The W G Hoskins Lecture 1997
‘The Remaking of the English Landscape: An Essay’ presented by Professor John Sheail.
The eighth Hoskins lecture
The eighth W.G. Hoskins lecture, ‘The Remaking of the EnglishLandscape: An Essay’, was delivered by Professor John Sheail who has written on many aspects of the history of landscape and habitats, and who is currently Deputy Head of the Institute of Terrestrial Ecology’s research station at Monks Wood in Huntingdon. Dr. Sheail acknowledged his debt to Hoskins, from his first reading as a sixth former, of The Making of the English Landscape, to a particularly memorable conversation with him and other scholars over dinner in 1967, although three years earlier Hoskins had attempted to dissuade him from tackling the 1524-5 lay subsidy as a Ph.D. thesis.
Dr.
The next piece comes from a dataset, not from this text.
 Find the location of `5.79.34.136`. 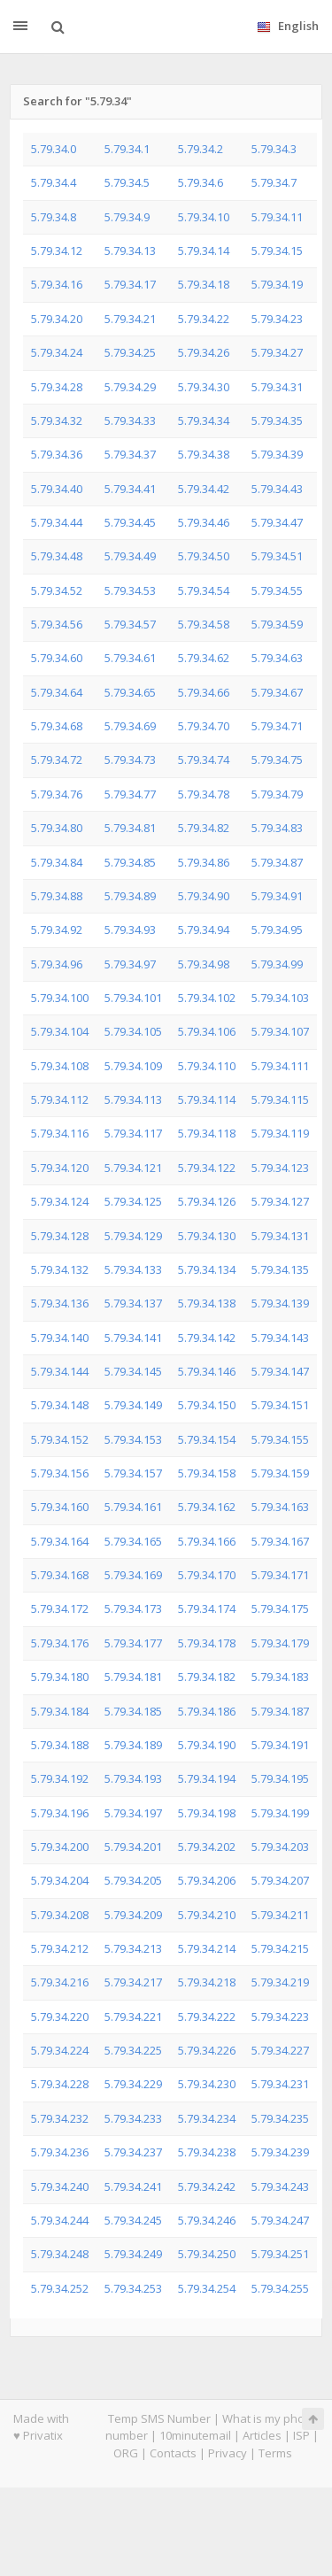

5.79.34.136 is located at coordinates (60, 1303).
Sheail’s lecture outlined the skills which ecologists have developed since the war in managing the natural environment. In part these are the product of a deeper understanding of past uses of the landscape, which has led to a simulation of historical management techniques.
Although H.G. Tansley and other naturalists pleaded for organised nature conservation during the 1940s, they recognised that past husbandry practices had contributed to contemporary species-rich grasslands and that if such habitats were allowed to return to their ‘natural’ state rare plants would be eliminated. The relatively rapid process of succession from cropped sward, to scrub, to woodland, following the virtual extinction of the rabbit population in 1954, made an understanding of the influence of past management practices a priority. It was, of course, impossible to restore grassland or wetland sites exactly to their previous state, but in the 1960s sheep and cattle were used as a conservation tool on a number of reserves.
By the early 1980s agricultural intensification had destroyed most lowland wet grassland, markedly reducing the diversity of wildlife species through grant-aided ploughing, fertilisation and drainage. Wetter conditions were restored to some sites by the cessation of pumping, but the opportunity was also taken to plant wild seed mixtures in community areas and on motorway verges. The agricultural industry also began to balance its concern for efficiency with the need for conservation. Much promotional literature, however, encouraged the unquestioning, and intensive, reintroduction of “traditional’ management practices which had themselves only failed to eliminate species through being ineffectively applied.
Professor Sheail argued that the 1990s offer wider opportunities for creative conservation, especially since environmental protection has become a more integral part of farming practice. He suggested that the aspirations of the 1940s, to balance conservation with other nature uses, might at last be realised. This optimistic note was questioned by Mike Thompson who pointed to the prairies of oil seed rape and the disappearance of lapwings. In essence, Professor Sheail replied that it is better to be hopeful than despairing, and that in an historical context there are now wider opportunities to implement practices which have been pioneered in recent decades. Following a vote of thanks, proposed by Vernon Davis (for the fourth year in succession) the assembled Friends repaired to Marc Fitch House for the now famous book sale, organised with commendable efficiency by the family firm of Jayne Alderson and Co. Ltd, and a sumptuous tea which, according to Harold Fox, was ‘the best north of Wimbledon’.